By Jonathan Corbet
May 22, 2013
As reported in our
Linux Storage,
Filesystem, and Memory Management Summit coverage, the decision was
made to merge the
zswap compressed swap
cache subsystem while holding off on the rather more complex "zcache"
subsystem. But conference
decisions can often run into difficulties during the implementation process; that has proved to be the case here.
Zswap developer Seth Jennings duly submitted
the code for consideration for the 3.11 development cycle. He quickly
ran into opposition from zcache developer Dan Magenheimer; Dan had agreed
with the merging of zswap in principle, but he expressed concerns that zswap may perform
poorly in some situations. According to Dan, it would be better to fix
these problems before merging the code:
I think the real challenge of zswap (or zcache) and the value to
distros and end users requires us to get this right BEFORE users
start filing bugs about performance weirdness. After which most
users and distros will simply default to 0% (i.e. turn zswap off)
because zswap unpredictably sometimes sucks.

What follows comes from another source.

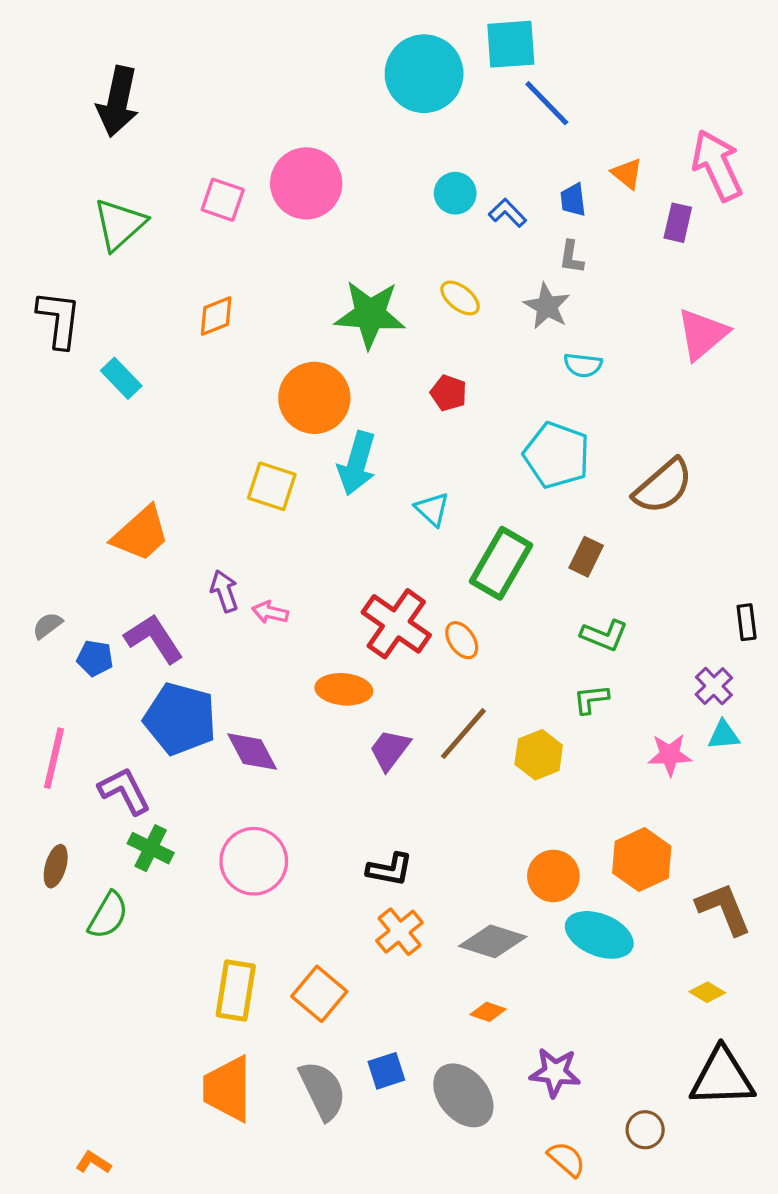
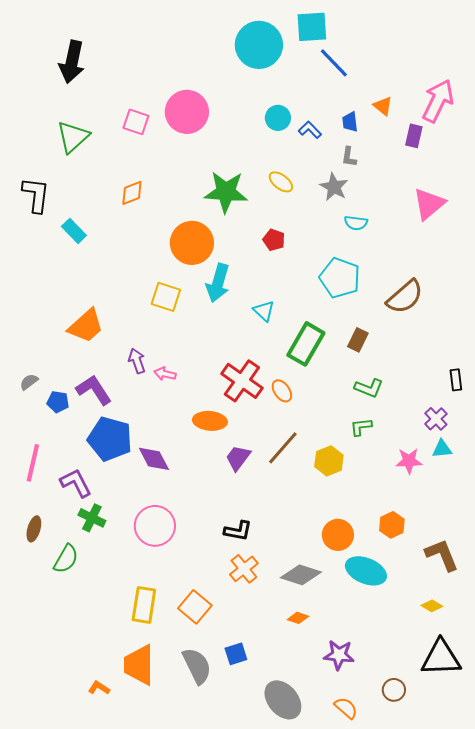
pink arrow: (717, 165) -> (438, 101), turned 51
orange hexagon: (642, 860) -> (392, 525), size x0.7
gray ellipse: (463, 1095) -> (283, 700), moved
orange L-shape: (93, 1162) -> (99, 688), moved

The discussion went around in circles the way that in-kernel compression
discussions often do. In the end, though, the consensus among memory
management developers (but not Dan) was probably best summarized by Mel Gorman:
I think there is a lot of ugly in there and potential for weird
performance bugs. I ran out of beans complaining about different
parts during the review but fixing it out of tree or in staging
like it's been happening to date has clearly not worked out at all.
So the end result is likely to be that zswap will be merged for 3.11, but
with a number of warnings attached to it. Then, with luck, the increased
visibility of the code will motivate developers to prepare patches and
improve the code to a point where it is production-ready.